■ Task requirements ■
Go through the material underneath and show every line where the string "label" occurs.

■ Given information ■
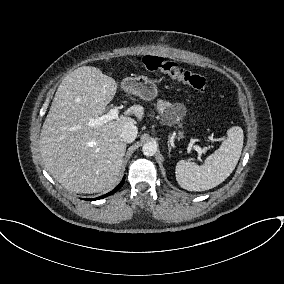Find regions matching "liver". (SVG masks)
<instances>
[{
	"label": "liver",
	"mask_w": 284,
	"mask_h": 284,
	"mask_svg": "<svg viewBox=\"0 0 284 284\" xmlns=\"http://www.w3.org/2000/svg\"><path fill=\"white\" fill-rule=\"evenodd\" d=\"M116 90L113 78L96 67L82 66L67 75L56 91L39 147L49 174L72 192H108L119 181L126 151L122 128L136 124L130 114L141 120L144 108L135 105L115 120L89 124L106 112Z\"/></svg>",
	"instance_id": "1"
}]
</instances>
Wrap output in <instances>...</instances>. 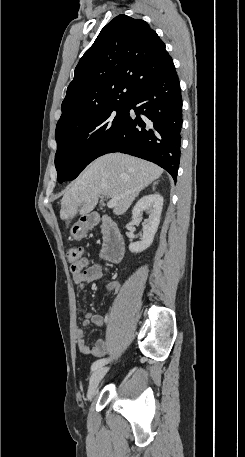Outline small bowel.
Here are the masks:
<instances>
[{
    "mask_svg": "<svg viewBox=\"0 0 245 457\" xmlns=\"http://www.w3.org/2000/svg\"><path fill=\"white\" fill-rule=\"evenodd\" d=\"M102 275L103 267L99 264L92 265L83 271L74 269L72 271L74 282L81 287L87 283L99 280ZM121 286L122 283L120 281H112L107 285L106 289L110 293H116ZM83 325H95L100 327L103 325V319L98 315L87 313L83 317ZM75 335L79 352L83 355L92 357H100L110 351L117 350L120 348L122 342L121 336L117 335L112 329H108L105 337L97 340L93 346H89L86 343L85 332L82 327L76 329Z\"/></svg>",
    "mask_w": 245,
    "mask_h": 457,
    "instance_id": "obj_1",
    "label": "small bowel"
}]
</instances>
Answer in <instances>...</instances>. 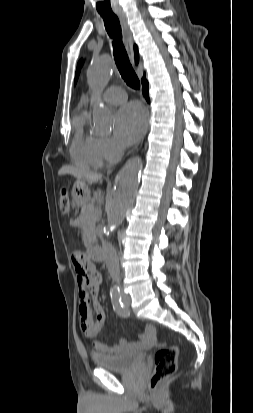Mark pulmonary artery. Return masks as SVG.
Returning a JSON list of instances; mask_svg holds the SVG:
<instances>
[{
  "label": "pulmonary artery",
  "mask_w": 253,
  "mask_h": 413,
  "mask_svg": "<svg viewBox=\"0 0 253 413\" xmlns=\"http://www.w3.org/2000/svg\"><path fill=\"white\" fill-rule=\"evenodd\" d=\"M103 99L110 104H120L126 100V93L119 87H110L105 91Z\"/></svg>",
  "instance_id": "obj_1"
}]
</instances>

■ Solution to the problem ■
	"label": "liver",
    "label": "small bowel"
  "label": "pulmonary artery",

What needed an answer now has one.